(Material for the task begins)

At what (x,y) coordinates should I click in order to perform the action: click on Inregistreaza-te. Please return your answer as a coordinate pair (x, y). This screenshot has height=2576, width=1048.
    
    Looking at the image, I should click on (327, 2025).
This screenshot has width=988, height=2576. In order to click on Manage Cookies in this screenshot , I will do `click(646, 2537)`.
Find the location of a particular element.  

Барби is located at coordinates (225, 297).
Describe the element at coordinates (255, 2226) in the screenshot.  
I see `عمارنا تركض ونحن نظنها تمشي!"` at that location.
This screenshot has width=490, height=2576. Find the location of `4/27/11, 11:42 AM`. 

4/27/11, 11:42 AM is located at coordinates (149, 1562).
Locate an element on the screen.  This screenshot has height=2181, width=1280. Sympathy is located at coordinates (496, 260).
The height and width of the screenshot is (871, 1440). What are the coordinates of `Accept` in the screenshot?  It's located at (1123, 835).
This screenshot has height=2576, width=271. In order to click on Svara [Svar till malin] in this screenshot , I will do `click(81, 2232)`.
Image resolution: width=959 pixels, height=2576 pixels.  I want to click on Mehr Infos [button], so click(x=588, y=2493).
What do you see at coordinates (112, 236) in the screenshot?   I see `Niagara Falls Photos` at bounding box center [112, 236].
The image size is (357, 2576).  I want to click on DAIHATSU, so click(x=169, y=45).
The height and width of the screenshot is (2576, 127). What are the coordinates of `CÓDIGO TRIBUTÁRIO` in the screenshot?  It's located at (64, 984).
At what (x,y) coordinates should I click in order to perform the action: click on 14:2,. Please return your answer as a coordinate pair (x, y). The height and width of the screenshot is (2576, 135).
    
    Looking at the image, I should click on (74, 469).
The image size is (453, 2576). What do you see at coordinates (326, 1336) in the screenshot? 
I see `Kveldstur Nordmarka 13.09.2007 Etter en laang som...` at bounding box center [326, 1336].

(Material for the task ends)

[Exercise objective]: All lines from the one containing "The image size is (453, 2576)." to the last line above should be reproduced exactly, and no other lines should be given.

[Response area]:
The image size is (453, 2576). What do you see at coordinates (326, 1336) in the screenshot? 
I see `Kveldstur Nordmarka 13.09.2007 Etter en laang som...` at bounding box center [326, 1336].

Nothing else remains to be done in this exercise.